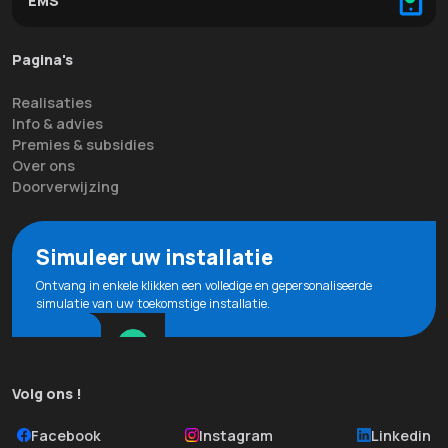
EMS
Pagina's
Realisaties
Info & advies
Premies & subsidies
Over ons
Doorverwijzing
Simuleer uw installatie
Ontvang in enkele klikken een volledige en gepersonaliseerde
simulatie van uw toekomstige installatie.
Volg ons !
Facebook
Instagram
Linkedin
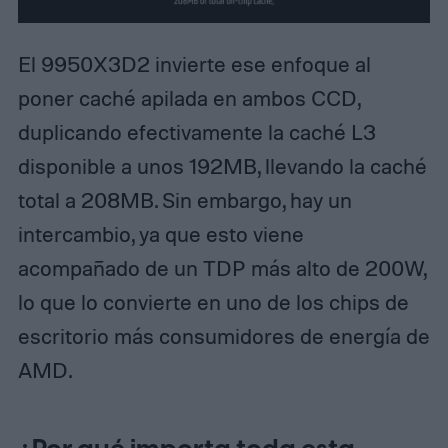
El 9950X3D2 invierte ese enfoque al
poner caché apilada en ambos CCD,
duplicando efectivamente la caché L3
disponible a unos 192MB, llevando la caché
total a 208MB. Sin embargo, hay un
intercambio, ya que esto viene
acompañado de un TDP más alto de 200W,
lo que lo convierte en uno de los chips de
escritorio más consumidores de energía de
AMD.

++++++++++

Work to complete> Copy down each line in the entries that has the word "caché".

Response>
poner caché apilada en ambos CCD,
duplicando efectivamente la caché L3
disponible a unos 192MB, llevando la caché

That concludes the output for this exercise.